DE1927270A1 - Emulsion polymerisation of vinylidene chlor - ide and co-monomers in two stages - Google Patents

Abstract

A mixture (A) of vinylidene chloride and other monomers giving a co-polymer of softening point -20 degrees C to 40 degrees C, is first polymerised to a conversion of at least 90%. A mixture of vinylidene chloride, with other monomers of desired, giving a co-polymer of softening point 60 degrees to 200 degrees C is then added and immediately polymerised. The ratio of (A) to (B) is from 1:2 to 10:1 and the composition is such that the co-polymer product contains at least 60% vinylidene chloride. The aqueous dispersions obtained can be for coating plastic films, paper, parchment, metallic foils, etc. giving coating with excellent flexibility, elasticity, resistance to ageing and heat-sealing properties. and with reduced tendency to blocking.

Description

Process for the preparation of aqueous dispersions of vinylidene chloride polymer This invention relates to a two step process for emulsion polymerization of vinylidene chloride mixed with other olefinically unsaturated monomers aqueous dispersions which are suitable as coating agents.

Aqueous dispersions of copolymers made from predominant quantities Vinylidene chloride and other olefinically unsaturated monomers such as acrylic esters, are used in technology to a large extent for the production of coatings, for example used on foils. The vinylidene chloride polymers generally contain 80 to 95 ffi of vinylidene chloride polymerized into it. Do they contain 92% or more Polymerized vinylidene chloride, they result in coatings that have good slip properties and their tendency to block is low. Since such vinylidene chloride polymers however, relatively quickly after they have been prepared by emulsion polymerization crystallize and the polyvinylidene chloride particles in a crystallized state Such aqueous dispersions can no longer be suitable for film formation can only be stored for a relatively short time.

In contrast, vinylidene chloride copolymers tend to be less as 92% of their weight in polymerized vinylidene chloride and through Emulsion polymerization are produced, much less to crystallize. Coatings made from aqueous dispersions of vinylidene chloride polymers which contain less than 92% of vinylidene chloride polymerized tend to be however particularly strong for blocking and quantities often not the requirements of the practice. In addition, such coatings show poor slip behavior, which is evident Lubricant additives such as pigments, paraffins and waxes can often only be improved a little. On the other hand, such additional ones are particularly elastic and flexible and can in the Compared to Finish from vinylidene chloride-richer Nisohpolymerisaten be sealed at lower temperatures.

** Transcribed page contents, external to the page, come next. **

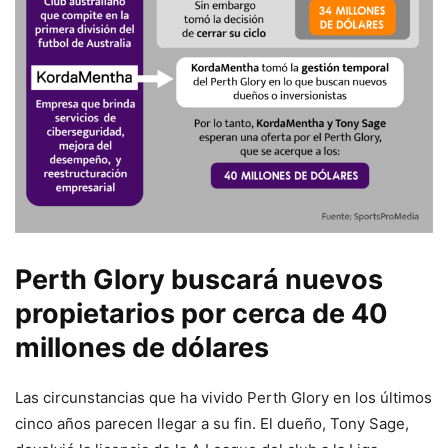
Perth Glory buscará nuevos
propietarios por cerca de 40
millones de dólares
Las circunstancias que ha vivido Perth Glory en los últimos
cinco años parecen llegar a su fin. El dueño, Tony Sage,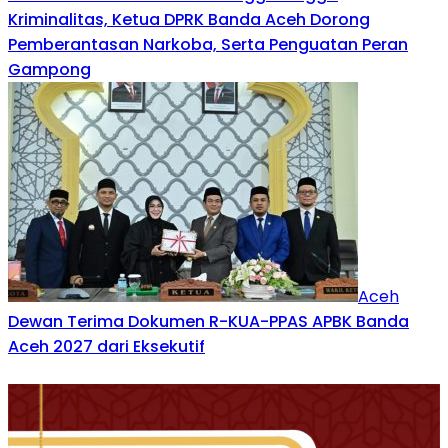
Kriminalitas, Ketua DPRK Banda Aceh Dorong
Pemberantasan Narkoba, Serta Penguatan Peran
Gampong
Aceh
Dewan Terima Dokumen R-KUA-PPAS APBK Banda
Aceh 2027 dari Eksekutif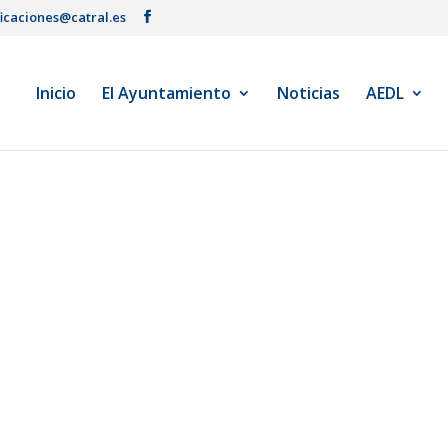
ficaciones@catral.es
Inicio
El Ayuntamiento
Noticias
AEDL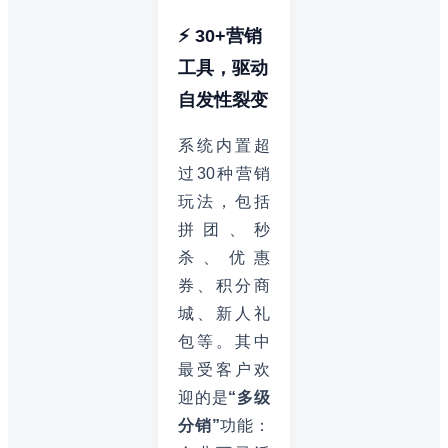
⚡ 30+营销
工具，驱动
自发性裂变
系统内置超
过30种营销
玩法，包括
拼团、秒
杀、优惠
券、积分商
城、新人礼
包等。其中
最受客户欢
迎的是
“多级
分销”
功能：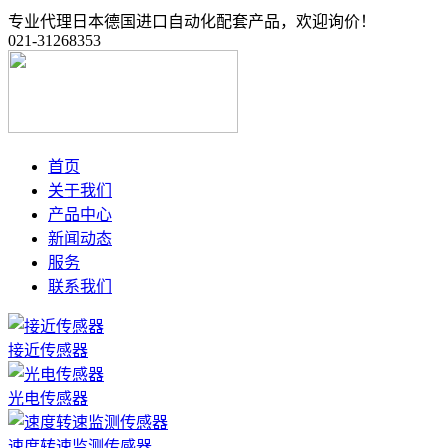
专业代理日本德国进口自动化配套产品，欢迎询价！
021-31268353
首页
关于我们
产品中心
新闻动态
服务
联系我们
接近传感器
光电传感器
速度转速监测传感器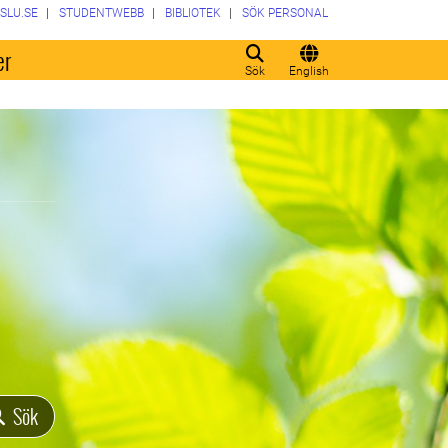
SLU.SE
STUDENTWEBB
BIBLIOTEK
SÖK PERSONAL
er
Sök
English
Sök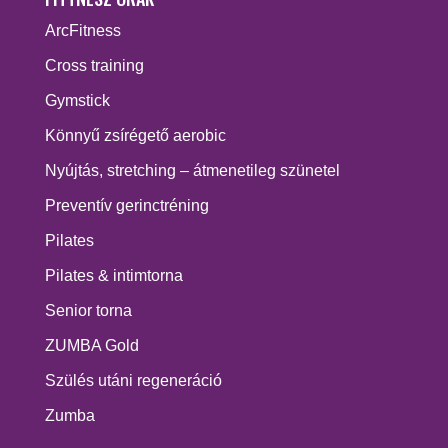
ArcFitness
Cross training
Gymstick
Könnyű zsírégető aerobic
Nyújtás, stretching – átmenetileg szünetel
Preventív gerinctréning
Pilates
Pilates & intimtorna
Senior torna
ZUMBA Gold
Szülés utáni regeneráció
Zumba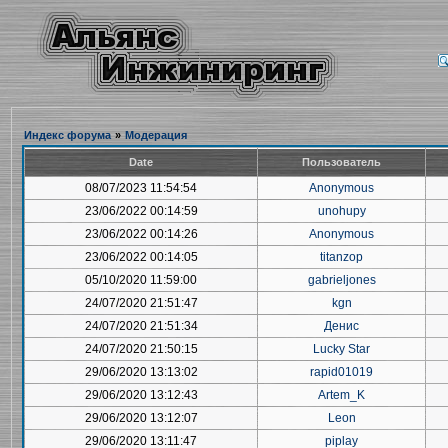
Индекс форума
»
Модерация
Date
Пользователь
08/07/2023 11:54:54
Anonymous
23/06/2022 00:14:59
unohupy
23/06/2022 00:14:26
Anonymous
23/06/2022 00:14:05
titanzop
05/10/2020 11:59:00
gabrieljones
24/07/2020 21:51:47
kgn
24/07/2020 21:51:34
Денис
24/07/2020 21:50:15
Lucky Star
29/06/2020 13:13:02
rapid01019
29/06/2020 13:12:43
Artem_K
29/06/2020 13:12:07
Leon
29/06/2020 13:11:47
piplay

In DAS 1 250 577, coating agents are also based on aqueous dispersions of vinylidene chloride copolymers described in Amounts from 50 to 99 percent by weight of amorphous copolymer particles and in amounts from 50 to 1 percent by weight, in each case based on the dispersed polymers, Contain crystalline copolymer particles. Such mixtures are few more stable in storage than aqueous dispersions of 92 or more percent by weight vinylidene chloride polymerized-containing mixed polymers. Coatings made from these dispersions also have a relatively poor bloek and slip behavior, and therefore require antiblocking agents or lubricant additives. Because of the required With a high proportion of crystalline material, film formation is very difficult.

In addition, the production of such mixtures is technically proportionate expensive, since work has to be carried out in two separate polymerization vessels.

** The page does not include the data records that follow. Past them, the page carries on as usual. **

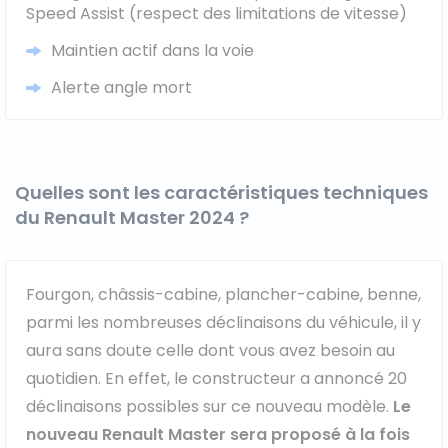
Speed Assist (respect des limitations de vitesse)
Maintien actif dans la voie
Alerte angle mort
Quelles sont les caractéristiques techniques
du Renault Master 2024 ?
Fourgon, châssis-cabine, plancher-cabine, benne,
parmi les nombreuses déclinaisons du véhicule, il y
aura sans doute celle dont vous avez besoin au
quotidien. En effet, le constructeur a annoncé 20
déclinaisons possibles sur ce nouveau modèle.
Le
nouveau Renault Master sera proposé à la fois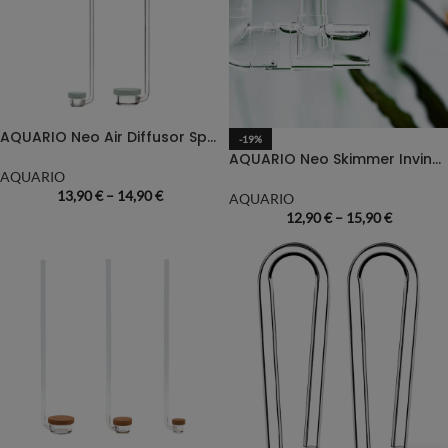
AQUARIO Neo Air Diffusor Special Type
-19%
AQUARIO Neo Skimmer Invincible
AQUARIO
13,90
€
–
14,90
€
AQUARIO
12,90
€
–
15,90
€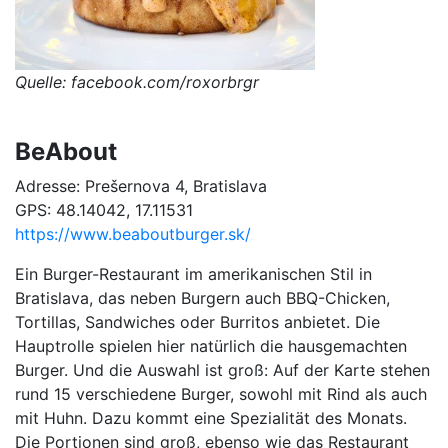
Quelle: facebook.com/roxorbrgr
BeAbout
Adresse: Prešernova 4, Bratislava
GPS: 48.14042, 17.11531
https://www.beaboutburger.sk/
Ein Burger-Restaurant im amerikanischen Stil in
Bratislava, das neben Burgern auch BBQ-Chicken,
Tortillas, Sandwiches oder Burritos anbietet. Die
Hauptrolle spielen hier natürlich die hausgemachten
Burger. Und die Auswahl ist groß: Auf der Karte stehen
rund 15 verschiedene Burger, sowohl mit Rind als auch
mit Huhn. Dazu kommt eine Spezialität des Monats.
Die Portionen sind groß, ebenso wie das Restaurant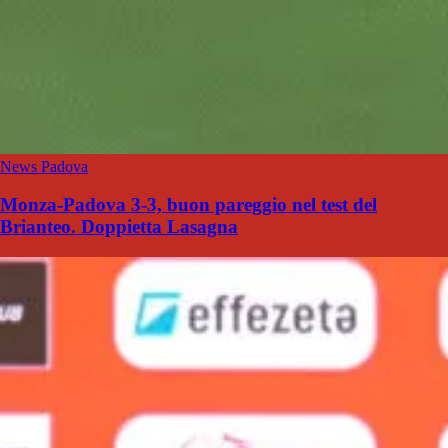
News Padova
Monza-Padova 3-3, buon pareggio nel test del
Brianteo. Doppietta Lasagna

Finally, e8 is from French patent specification 1,461,993 known aqueous dispersions of vinylidene chloride copolymers in a two-stage To produce polymerization processes. In this process, a monomer mixture is first used polymerized in aqueous emulsion, the 88 to 96% vinylidene chloride, 2 to 9% of a lower acrylic ester and 1 to 10% acrylic acid. Is received a relatively hard polymer. When the polymerization is complete, a added another monomer mixture to the aqueous dispersion obtained, the 60 up to 88% vinylidene chloride, 11 to 99% lorylnitrile or an acrylate or methacrylate of a lower alcohol and 1 to 10% acrylic or methacrylic acid and that, Polymerized by itself, a relatively soft polymer results. Coatings, those obtained from these by the known two-stage polymerization process aqueous dispersions are produced, have an improved behavior when sealing, but a poorer blocking behavior. Although the block and sliding behavior of polyvinylidene chloride polymer coatings through additives from antiblock bsw. Lubricants be improved, but lead Such additives often lead to a deterioration in the seal seam strength and also to problems with printing.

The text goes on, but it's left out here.